# [About this exercise]
Read the entries below and pull out each line with the string "primer".

# [Excerpted data]
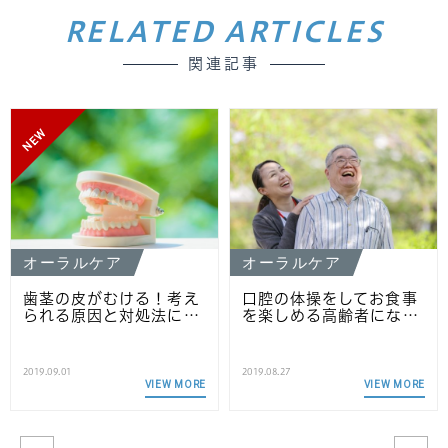
RELATED ARTICLES
関連記事
NEW
オーラルケア
オーラルケア
歯茎の皮がむける！考え
口腔の体操をしてお食事
られる原因と対処法に…
を楽しめる高齢者にな…
2019.09.01
2019.08.27
VIEW MORE
VIEW MORE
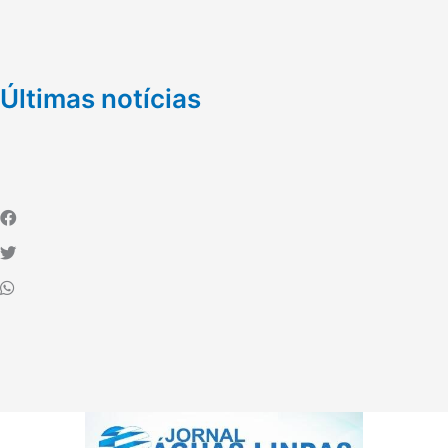
Últimas notícias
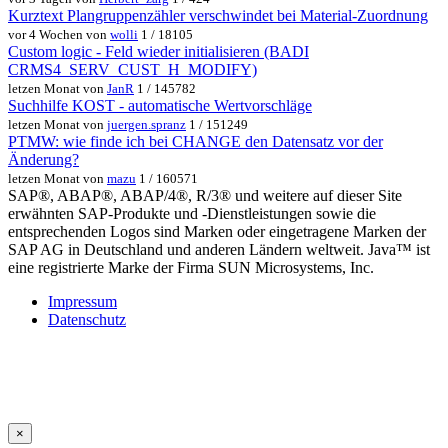
Kurztext Plangruppenzähler verschwindet bei Material-Zuordnung
vor 4 Wochen von
wolli
1 / 18105
Custom logic - Feld wieder initialisieren (BADI
CRMS4_SERV_CUST_H_MODIFY)
letzen Monat von
JanR
1 / 145782
Suchhilfe KOST - automatische Wertvorschläge
letzen Monat von
juergen.spranz
1 / 151249
PTMW: wie finde ich bei CHANGE den Datensatz vor der
Änderung?
letzen Monat von
mazu
1 / 160571
SAP®, ABAP®, ABAP/4®, R/3® und weitere auf dieser Site
erwähnten SAP-Produkte und -Dienstleistungen sowie die
entsprechenden Logos sind Marken oder eingetragene Marken der
SAP AG in Deutschland und anderen Ländern weltweit. Java™ ist
eine registrierte Marke der Firma SUN Microsystems, Inc.
Impressum
Datenschutz
×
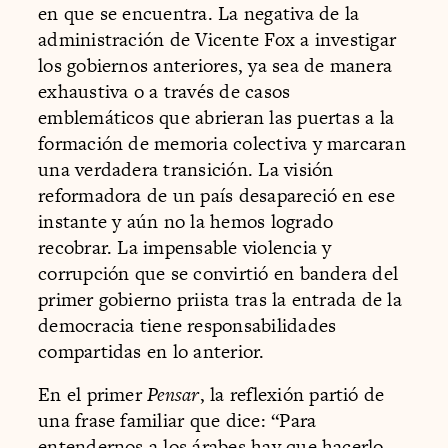
en que se encuentra. La negativa de la
administración de Vicente Fox a investigar
los gobiernos anteriores, ya sea de manera
exhaustiva o a través de casos
emblemáticos que abrieran las puertas a la
formación de memoria colectiva y marcaran
una verdadera transición. La visión
reformadora de un país desapareció en ese
instante y aún no la hemos logrado
recobrar. La impensable violencia y
corrupción que se convirtió en bandera del
primer gobierno priista tras la entrada de la
democracia tiene responsabilidades
compartidas en lo anterior.
En el primer
Pensar
, la reflexión partió de
una frase familiar que dice: “Para
entendernos a los árabes hay que hacerlo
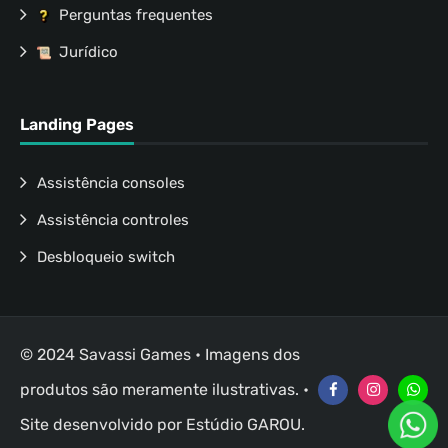
Perguntas frequentes
Jurídico
Landing Pages
Assistência consoles
Assistência controles
Desbloqueio switch
© 2024 Savassi Games • Imagens dos
produtos são meramente ilustrativas. •
Site desenvolvido por
Estúdio GAROU
.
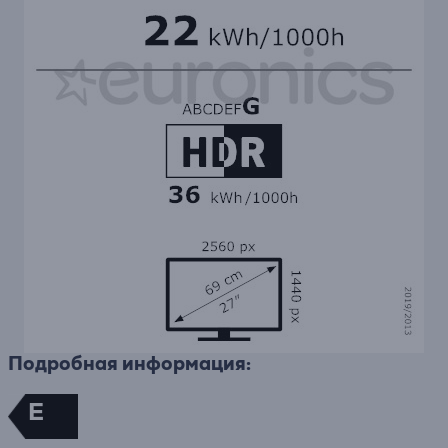
Подробная информация:
E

# [Result below]
primer gobierno priista tras la entrada de la
En el primer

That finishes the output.